Ha sempre fatto il bracciante e, così come molti altri stagionali agricoli che seguono il ciclo delle raccolte spostandosi da nord a sud, quest’estate è tornato a Saluzzo nell’azienda che da tempo lo assume da luglio a novembre.
È un volto noto per il nostro Presidio, uno “storico” tra i braccianti del Saluzzese, tanto che conosce alla perfezione le vie e gli snodi principali della città.
Gesticola molto e frettolosamente, cercando di colmare le lacune del suo italiano con i segni.
Si spiega così mentre ci racconta la sua giornata nel nostro Infopoint e ci annuncia che tra pochi giorni, un po’ prima rispetto agli altri anni, lascerà Saluzzo. Quest’anno, però, non tornerà in Sicilia, come gli capitava di fare gli anni precedenti.
Ripartirà verso la sua “Côte D’Ivoire”, la Costa d’Avorio che pronuncia in francese anche quando parla italiano, come a farlo sentire più vicino alla sua casa, come a rendere il suo Paese più vivo nei discorsi, come se non ci fossero chilometri di terra, acqua a dividerli.
È tornato spesso al nostro Infopoint durante l’estate, per fare una doccia o chiedere informazioni, oppure come questa volta, per prendere dei vestiti che aveva chiesto alla nostra Boutique du Monde.
I. è gentile, chiede con calma, dice che un volontario gli ha telefonato per avvertirlo che la sua borsa era pronta. Gli consegniamo i vestiti e una volta ritirati si mette in disparte per controllare. Ci sono un paio di guanti, ormai indispensabili perché ogni mattina inforca la bicicletta per andare al lavoro nei frutteti e un paio di pantaloni che “misura” con un gesto che in questi mesi di pandemia per i volontari è diventato routine. Afferra i pantaloni dalla vita e li avvolge attorno al collo spiegando che se il tessuto riesce a fare il giro allora significa che la taglia è giusta. “Fanno il giro, vanno bene” dice il suo volto che di colpo si riempie di soddisfazione.
Prima di ripartire ci chiede se abbiamo un paio di scarpe “belle, da festa” da portare in “Côte D’Ivoire”. Di fronte alla domanda un po’ insolita, aggiunge timidamente una spiegazione: “Mi servono perché mi vado a sposare”. Ci racconta della fidanzata che conosce da due anni, mostrandoci orgoglioso alcune fotografie sul cellulare.
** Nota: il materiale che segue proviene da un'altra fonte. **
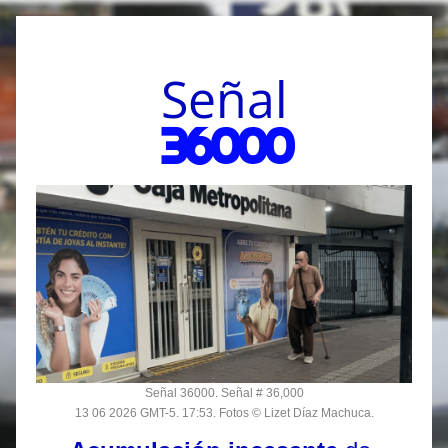
Señal
36000
Señal 36000. 
Señal # 36,000
13 06 2026 GMT-5. 17:53. 
Fotos © Lizet Díaz Machuca.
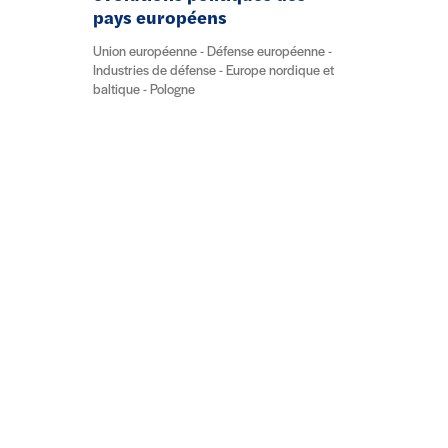
pays européens
Union européenne - Défense européenne -
Industries de défense - Europe nordique et
baltique - Pologne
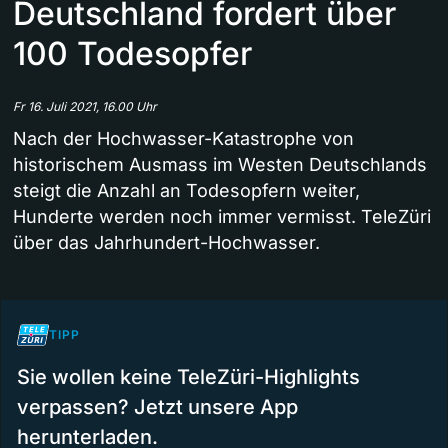
Deutschland fordert über
100 Todesopfer
Fr 16. Juli 2021, 16.00 Uhr
Nach der Hochwasser-Katastrophe von
historischem Ausmass im Westen Deutschlands
steigt die Anzahl an Todesopfern weiter,
Hunderte werden noch immer vermisst. TeleZüri
über das Jahrhundert-Hochwasser.
TIPP
Sie wollen keine TeleZüri-Highlights
verpassen? Jetzt unsere App
herunterladen.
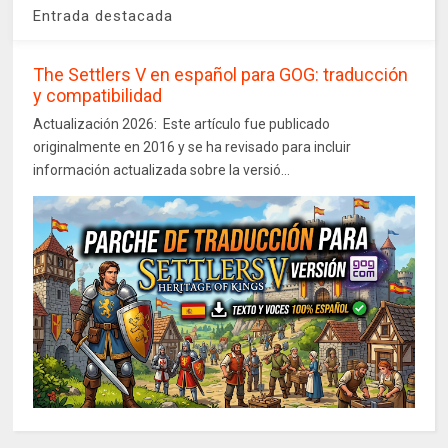
Entrada destacada
The Settlers V en español para GOG: traducción
y compatibilidad
Actualización 2026: Este artículo fue publicado
originalmente en 2016 y se ha revisado para incluir
información actualizada sobre la versió...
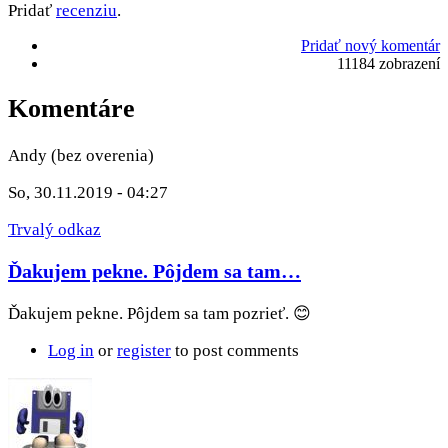
Pridať
recenziu
.
Pridať nový komentár
11184 zobrazení
Komentáre
Andy (bez overenia)
So, 30.11.2019 - 04:27
Trvalý odkaz
Ďakujem pekne. Pôjdem sa tam…
Ďakujem pekne. Pôjdem sa tam pozrieť. 😊
Log in
or
register
to post comments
Dice che faranno una grande festa in “Cote d’Ivoire”: “Finisco di lavorare prima quest’anno apposta per tornare a sposarmi poi vedrò cosa fare”.
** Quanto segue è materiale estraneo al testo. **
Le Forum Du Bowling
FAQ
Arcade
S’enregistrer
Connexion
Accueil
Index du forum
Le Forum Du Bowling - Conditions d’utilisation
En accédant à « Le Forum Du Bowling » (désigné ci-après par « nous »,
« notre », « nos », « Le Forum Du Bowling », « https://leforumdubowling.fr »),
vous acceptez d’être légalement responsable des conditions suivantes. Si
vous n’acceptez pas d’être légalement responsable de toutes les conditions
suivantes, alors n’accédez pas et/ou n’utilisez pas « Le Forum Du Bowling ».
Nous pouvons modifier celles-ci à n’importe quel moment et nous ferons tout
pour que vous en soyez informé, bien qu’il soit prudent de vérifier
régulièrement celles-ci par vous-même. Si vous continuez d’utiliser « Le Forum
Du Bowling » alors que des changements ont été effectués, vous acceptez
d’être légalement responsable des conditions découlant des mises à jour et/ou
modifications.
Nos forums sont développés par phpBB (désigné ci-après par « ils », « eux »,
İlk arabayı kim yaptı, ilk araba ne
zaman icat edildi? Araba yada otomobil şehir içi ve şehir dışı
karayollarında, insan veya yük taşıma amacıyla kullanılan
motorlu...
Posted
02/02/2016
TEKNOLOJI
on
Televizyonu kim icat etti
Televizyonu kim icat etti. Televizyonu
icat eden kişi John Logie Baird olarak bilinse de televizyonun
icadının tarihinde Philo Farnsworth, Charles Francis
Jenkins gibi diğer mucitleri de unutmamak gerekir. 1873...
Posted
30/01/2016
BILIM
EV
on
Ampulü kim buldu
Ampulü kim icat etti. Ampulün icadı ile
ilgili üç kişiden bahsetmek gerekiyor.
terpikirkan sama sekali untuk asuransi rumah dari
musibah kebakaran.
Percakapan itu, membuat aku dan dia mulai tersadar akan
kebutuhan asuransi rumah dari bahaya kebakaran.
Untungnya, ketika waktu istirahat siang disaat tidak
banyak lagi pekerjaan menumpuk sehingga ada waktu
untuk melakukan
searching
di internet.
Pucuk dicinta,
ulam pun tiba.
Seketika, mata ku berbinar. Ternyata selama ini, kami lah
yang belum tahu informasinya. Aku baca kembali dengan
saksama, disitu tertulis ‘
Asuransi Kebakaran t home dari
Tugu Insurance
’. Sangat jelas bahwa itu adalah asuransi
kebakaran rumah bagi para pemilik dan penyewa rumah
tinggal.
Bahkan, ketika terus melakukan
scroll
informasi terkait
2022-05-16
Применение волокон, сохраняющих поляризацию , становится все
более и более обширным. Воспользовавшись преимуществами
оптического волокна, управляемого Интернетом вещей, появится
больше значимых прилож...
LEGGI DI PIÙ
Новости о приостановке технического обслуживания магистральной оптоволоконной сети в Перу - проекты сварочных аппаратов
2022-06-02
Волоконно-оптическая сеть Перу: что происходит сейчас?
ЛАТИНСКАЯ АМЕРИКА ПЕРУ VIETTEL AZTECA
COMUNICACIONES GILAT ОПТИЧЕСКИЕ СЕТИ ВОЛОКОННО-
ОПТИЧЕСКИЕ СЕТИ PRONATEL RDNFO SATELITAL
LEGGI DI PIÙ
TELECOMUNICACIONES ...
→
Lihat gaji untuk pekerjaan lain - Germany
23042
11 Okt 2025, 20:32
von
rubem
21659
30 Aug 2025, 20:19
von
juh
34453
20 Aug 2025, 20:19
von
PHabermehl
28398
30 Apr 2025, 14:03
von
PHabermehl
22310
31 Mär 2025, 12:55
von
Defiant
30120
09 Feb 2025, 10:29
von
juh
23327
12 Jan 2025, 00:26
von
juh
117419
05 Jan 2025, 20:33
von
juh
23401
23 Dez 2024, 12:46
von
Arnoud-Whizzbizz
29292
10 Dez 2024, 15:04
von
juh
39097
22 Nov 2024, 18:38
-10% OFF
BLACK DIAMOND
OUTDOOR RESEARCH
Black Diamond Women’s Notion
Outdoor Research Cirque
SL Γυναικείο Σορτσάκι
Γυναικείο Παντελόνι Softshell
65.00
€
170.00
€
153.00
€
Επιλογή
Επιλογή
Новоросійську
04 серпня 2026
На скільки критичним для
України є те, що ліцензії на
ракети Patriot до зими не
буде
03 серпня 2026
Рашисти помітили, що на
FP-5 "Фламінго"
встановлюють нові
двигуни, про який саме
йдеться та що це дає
Nei suoi discorsi ci sono i tanti progetti di un giovane uomo, nelle sue parole il racconto di tanti anni trascorsi lontano da casa, cercando un lavoro sicuro.
Ad ottobre sono centinaia quelli come I. che, con il primo freddo e la fine dei contratti, decidono di ripartire per il loro Paese di origine: alcuni tornano per la prima volta dopo molti anni, alcuni per portare avanti scelte importanti nella propria vita (una casa, un matrimonio, un figlio…), altri per restare definitivamente.
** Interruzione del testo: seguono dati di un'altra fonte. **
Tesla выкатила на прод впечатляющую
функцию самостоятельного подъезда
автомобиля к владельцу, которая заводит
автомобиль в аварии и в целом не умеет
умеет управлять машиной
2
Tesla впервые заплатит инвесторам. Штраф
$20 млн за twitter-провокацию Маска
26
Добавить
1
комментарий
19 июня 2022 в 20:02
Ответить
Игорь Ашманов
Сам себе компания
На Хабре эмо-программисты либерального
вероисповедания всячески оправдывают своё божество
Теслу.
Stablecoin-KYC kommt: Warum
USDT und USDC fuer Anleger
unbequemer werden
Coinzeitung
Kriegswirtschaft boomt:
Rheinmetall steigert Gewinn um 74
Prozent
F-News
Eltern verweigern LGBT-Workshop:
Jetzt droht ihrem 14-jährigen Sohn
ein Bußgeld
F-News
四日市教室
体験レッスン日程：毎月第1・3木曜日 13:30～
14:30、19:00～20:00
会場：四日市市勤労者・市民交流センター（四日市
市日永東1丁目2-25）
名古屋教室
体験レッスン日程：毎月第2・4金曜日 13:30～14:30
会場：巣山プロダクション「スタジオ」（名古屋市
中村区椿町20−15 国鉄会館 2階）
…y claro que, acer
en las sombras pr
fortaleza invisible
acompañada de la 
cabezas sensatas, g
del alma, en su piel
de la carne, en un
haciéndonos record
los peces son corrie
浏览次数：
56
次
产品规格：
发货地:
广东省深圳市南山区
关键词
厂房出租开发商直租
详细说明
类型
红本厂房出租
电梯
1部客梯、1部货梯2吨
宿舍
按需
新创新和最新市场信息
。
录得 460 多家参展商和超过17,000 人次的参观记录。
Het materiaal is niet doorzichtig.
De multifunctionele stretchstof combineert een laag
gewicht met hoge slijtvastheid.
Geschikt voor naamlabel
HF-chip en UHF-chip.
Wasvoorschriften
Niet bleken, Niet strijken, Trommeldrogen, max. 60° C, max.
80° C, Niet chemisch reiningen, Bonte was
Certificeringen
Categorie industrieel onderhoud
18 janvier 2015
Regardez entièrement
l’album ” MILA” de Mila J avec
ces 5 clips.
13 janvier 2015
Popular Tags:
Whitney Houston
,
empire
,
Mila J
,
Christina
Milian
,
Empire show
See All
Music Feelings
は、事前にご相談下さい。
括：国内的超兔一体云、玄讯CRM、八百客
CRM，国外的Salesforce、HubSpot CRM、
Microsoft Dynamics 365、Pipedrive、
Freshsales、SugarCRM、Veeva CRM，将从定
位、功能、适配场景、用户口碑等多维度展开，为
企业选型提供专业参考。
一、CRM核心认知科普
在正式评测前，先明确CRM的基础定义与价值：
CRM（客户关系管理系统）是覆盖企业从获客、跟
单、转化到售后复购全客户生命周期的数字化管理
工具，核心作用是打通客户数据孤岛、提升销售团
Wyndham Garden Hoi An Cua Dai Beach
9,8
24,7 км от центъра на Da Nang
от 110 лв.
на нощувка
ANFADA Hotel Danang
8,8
Molti, invece, continuano la vita dello stagionale perché hanno bisogno di continuare ad assicurarsi un lavoro tornando al Sud in attesa delle prime raccolte invernali o nella speranza di trovare altri impieghi temporanei che gli permettano di sopravvivere.
Una vita in cui, spesso, stagionalità fa rima con incertezza.
Ad I. abbiamo augurato buon viaggio e felicità per il suo futuro.
Un volontario gli chiede se tornerà mai a Saluzzo: “Inshallah” risponde. “Se Dio vuole”.